# The science of kombucha



## talco92 (19/4/16)

I was given a dehydrated scoby as a present, and its currently rehydrating (30 day process...)

Does anyone know of a reputable source for a science-backed fermentation guide to kombucha? looking for something on a similar level to the hundreds of home brewing books and manuals out there. optimum temps, effects of cold crashing, temperature rests (if thats even a thing with)

I was considering leaving it as something I didn't have to think about or research (a nice contrast to brewing), but the perfectionist in me is crying out.


----------



## hand2earth (21/4/16)

You might be interested in Kombucha Rediscovered by Klaus Kaufmann.


----------



## Airgead (21/4/16)

Sandor Katz had a section on kombucha in his art of fermentation. He does get a bit hippy trippy but also covers some of the science.


----------



## JB (21/4/16)

Hi mate, keep it simple - well compared to fermenting beer anyway. 

I do a continuous fermentation, so I have a 6lt glass jug with plastic spigot, covered by a tea towel and we draw off a glass per morning (usually still a little bit sweet, but still good) & also bottle into swing top bottles when the kombucha hits the sourness we like. I usually blend up raspberries & add this into the bottles too, helps carb. I add the sugar tea top up when it needs it, usually when it gets to 25% left.

I have no temp control, it sits in the corner of the kitchen & ferments fast when it's hot & slower when it's cold. I've only last week cut up the scoby as it had grown super thick.

In saying all that, if you do stumble across any nice detailed info, please share ☺


----------



## dannymars (21/4/16)

I usually don't fuss over kombucha... I just ferment it in a 4 litre jar, after only 1 week I bottle, once it's bottled I make another batch of sweet tea and drop a scoby into it.
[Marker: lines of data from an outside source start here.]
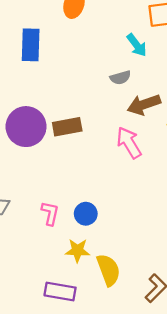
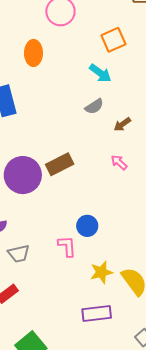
brown arrow: (144, 105) -> (122, 124), size x0.6
pink arrow: (129, 143) -> (119, 162), size x0.6
blue circle: (86, 214) -> (87, 226), moved

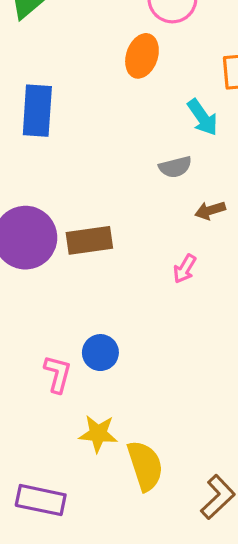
orange ellipse: (33, 53) -> (142, 56), moved
pink arrow: (119, 162) -> (185, 269), turned -120
purple rectangle: (97, 313) -> (41, 500), moved

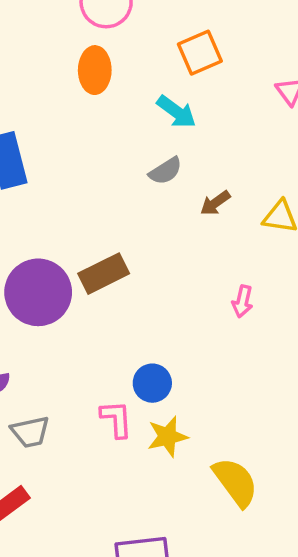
pink arrow: (185, 269) -> (242, 301), moved
yellow star: (98, 434) -> (167, 437), moved

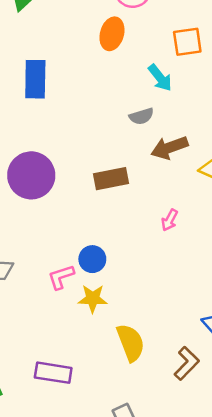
brown arrow: (215, 203) -> (169, 148), size x1.6
brown rectangle: (104, 274) -> (111, 179), moved
pink L-shape: (116, 419) -> (61, 277), turned -120

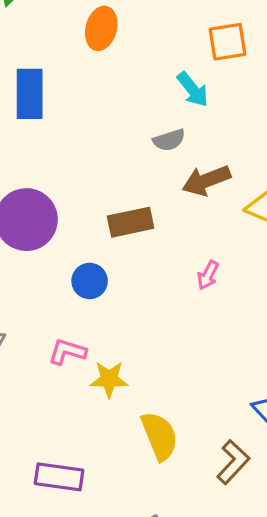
orange ellipse: (112, 34) -> (101, 28), moved
blue circle: (92, 259) -> (90, 281), moved
pink L-shape: (61, 277) -> (67, 352), turned 36

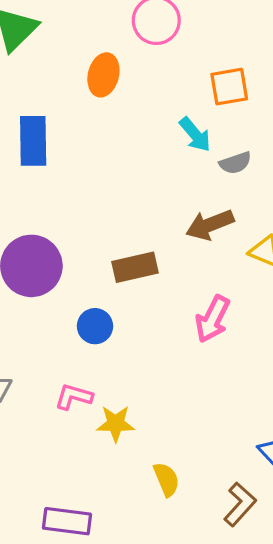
gray semicircle: (169, 140) -> (235, 163), moved
pink arrow: (208, 275) -> (213, 319), size x1.6
yellow semicircle: (160, 436) -> (166, 479), size x0.7

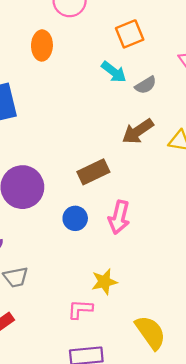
pink arrow: (213, 319) -> (119, 217), moved
pink L-shape: (74, 397) -> (80, 309), moved
yellow semicircle: (166, 479) -> (150, 332), moved, size x1.5

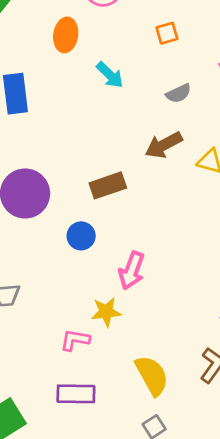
orange square: (130, 34) -> (167, 33), size x0.7
cyan arrow: (114, 72) -> (110, 75), moved
pink arrow: (119, 217) -> (132, 271), moved

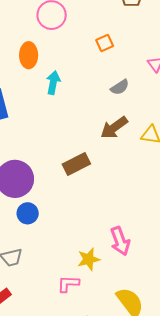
cyan arrow: (110, 75) -> (53, 83), moved, turned -115
blue circle: (81, 236) -> (28, 213), moved
pink arrow: (132, 271) -> (120, 241), moved, turned -32

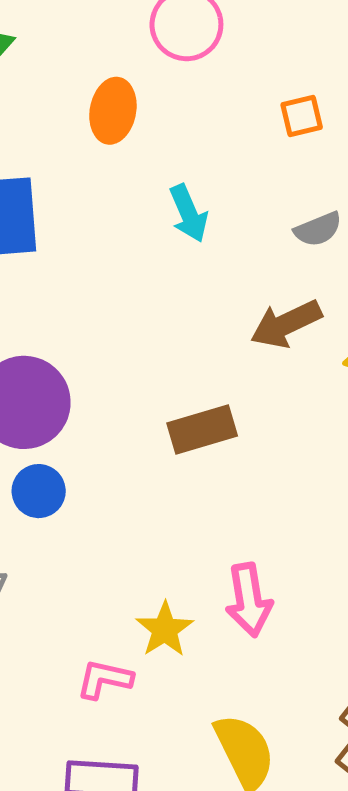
cyan arrow: (53, 83) -> (189, 213), moved, turned 135
brown rectangle: (76, 164) -> (202, 429), moved
yellow star: (89, 259) -> (165, 629), turned -30

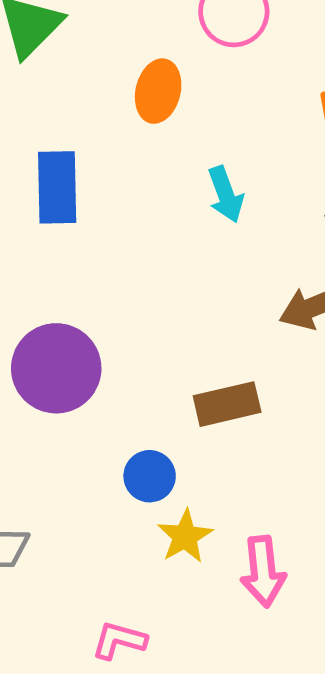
blue circle: (39, 491) -> (150, 476), moved
yellow star: (165, 629) -> (185, 536), moved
I bottle, coz I like if fizzy, but you don't have to as mentioned above....

I usually prime my bottles with fruit juice... 

I would take more interest in the finer points of the process if I thought I needed to. turns out great the way it is, so I don't feel there's any need really.


----------



## JB (21/4/16)

dannymars said:


> Keg 2 - Pacific Ale (kettle soured version)


 :icon_offtopic: How is your kettle soured Pacific Ale Danny?


----------